Restaurants & Bars

San Francisco Bay Area

The bells of San Pablo – Street Eats a la cart


Restaurants & Bars San Francisco Bay Area

The bells of San Pablo – Street Eats a la cart

rworange | | Jul 16, 2006 05:18 PM

San Pablo and Richmond are moveable feasts.

The little carts pushed down my street sell more than ice cream. The bells, horns or music are different for each vendor.

Some roll silently down streets without benefit of notice. These are usually the people selling out of their kitchen and the vehicle is usually a folding shopping cart.

While you might not live in this area, I hope this might inspire people to check out that little vendor passing on the street ... or perhaps share some of your experiences.

There is seasonality. Around Christmas there were tamales. This time of year there seems to be corn on the cob.

The routes and times depend on how many people are out in their yards.
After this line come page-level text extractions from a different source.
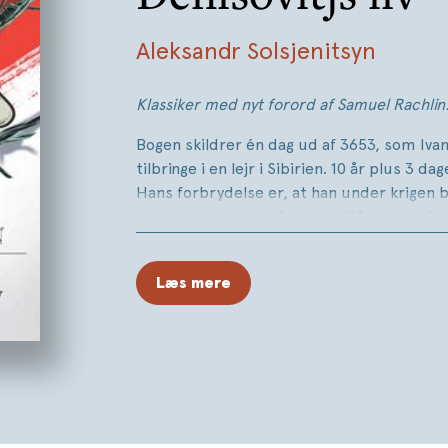
Aleksandr Solsjenitsyn
Klassiker med nyt forord af Samuel Rachlin
Bogen skildrer én dag ud af 3653, som Ivan
tilbringe i en lejr i Sibirien. 10 år plus 3 dag
Hans forbrydelse er, at han under krigen bl
tyskerne og stak af fra dem. Når denne flu
det betyde, at han var gået ind på at være 
hans dommere er ingen anden forklaring m
Læs mere
ganske normal dag i lejren. En hverdag. Fak
intet usædvanligt sker. Men netop denn
med de mange underforståelser gør, at tr
desto større indtryk på læseren.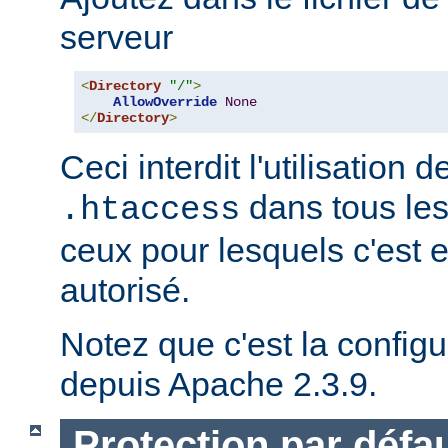
serveur
<
Directory
"/"
>
AllowOverride
None
</
Directory
>
Ceci interdit l'utilisation d
dans tous les
.htaccess
ceux pour lesquels c'est 
autorisé.
Notez que c'est la configu
depuis Apache 2.3.9.
Protection par défau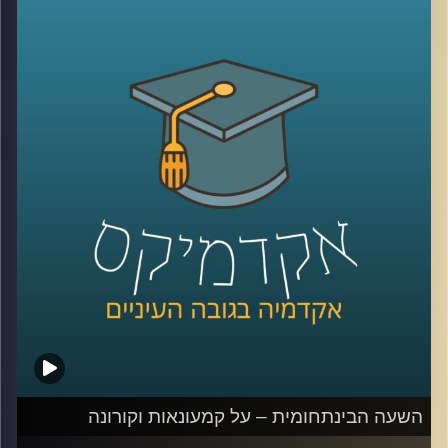
את תחום המשפט החוקתי, הגיע לדבר על
סוגיות נבחרות ממחקריו
.
מוזמנים להצטרף אלינו לשעה מרתקת בה נדבר
על המצב המשפטי בשטחים הכבושים, על
הטשטוש בין הצבא למשטרה, האפלייה של
ערביי ארץ ישראל, והגבלת חופש הביטוי
בישראל בשנים האחרונות בכלל, ובתקופת
הקורונה בפרט
.
קרדיט תמונות:
AudioVersity
השעה הבינתחומית – על קמעונאות וקורונה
A vendor will glance down a street and if enough people are there, that’s the route. They usually sell in the evenings. During the school year they sell at lunch time.
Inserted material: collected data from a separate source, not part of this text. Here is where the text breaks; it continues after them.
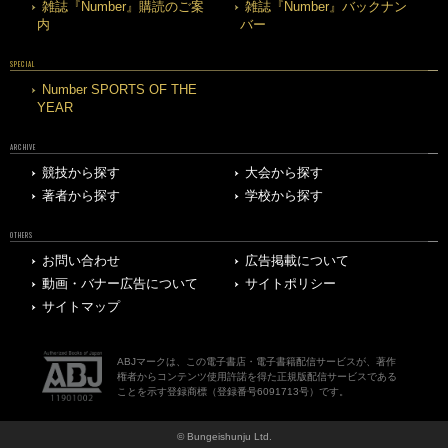
雑誌『Number』購読のご案
雑誌『Number』バックナン
内
バー
SPECIAL
Number SPORTS OF THE
YEAR
ARCHIVE
競技から探す
大会から探す
著者から探す
学校から探す
OTHERS
お問い合わせ
広告掲載について
動画・バナー広告について
サイトポリシー
サイトマップ
ABJマークは、この電子書店・電子書籍配信サービスが、著作
権者からコンテンツ使用許諾を得た正規版配信サービスである
ことを示す登録商標（登録番号6091713号）です。
© Bungeishunju Ltd.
Horns indicate food vendors and bells ice cream. Here are a few vendors:


The potato chips ($1.50) are THE street find.

Hand made and so thin you can almost see through them. The oil and chip are one. Holding one up to the light is was almost like looking through stained glass ... out of potatoes. The skin was still on thinly outlining each chip.

I ordered everything on them ... salt, a generous dollop of hot sauce and a squirt of lemon. Very good but they are so good I usually get them plain. Many vendors have these same chips so there must be one supplier. They are sold in pint-sized food storage bags.
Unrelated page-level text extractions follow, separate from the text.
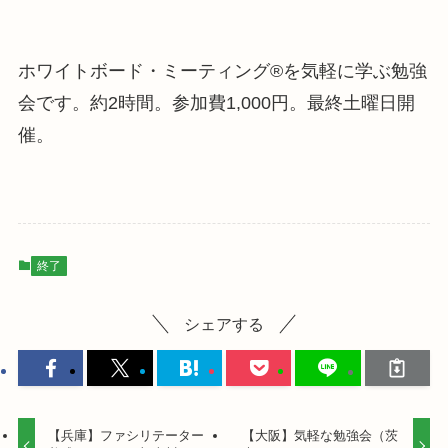
ホワイトボード・ミーティング®を気軽に学ぶ勉強
会です。
約2時間。参加費1,000円。最終土
曜日開
催。
終了
シェアする
【兵庫】ファシリテーター
【大阪】気軽な勉強会（茨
The pale corn on the cob ($1.50) is as far away from a farm as possible, yet sweet. Speared on a stick, brushed with margarine, rolled in powdered cotija cheese (I think) and sprinkled with chili pepper – very good

Mango ($2.50) A BIG bag of dead ripe sweet juicy mango with two sticks. The first stick is speared into the pit. The other is used to eat the slices. Chili powder, salt and a squirt of lime juice are added. There is a delicious smoky flavor. This was better than the mango from Fonda. There are other types of fruit like watermelon

Most raspados ($1) use pre-crushed ice and bottled syrups in bright colors. The phony green syrup ($1) is as satisfying as a lime popsicle. Not in the same league as the raspado vendor on the corner of MacDonald and 22nd.

The PCFR guy had a grocery shopping cart with one cooler filled with the ice, another with fruit and another with the hot ears of corn. Little bags of chips were attached to the sides of the wire cart. He announced himself with six brief horn blasts


Nice grandmotherly type of woman who had one of those folding grocery carts and announced herself with a braying type of horn. The corn ($1.50) was larger than but not as sweet as PCFR Guy.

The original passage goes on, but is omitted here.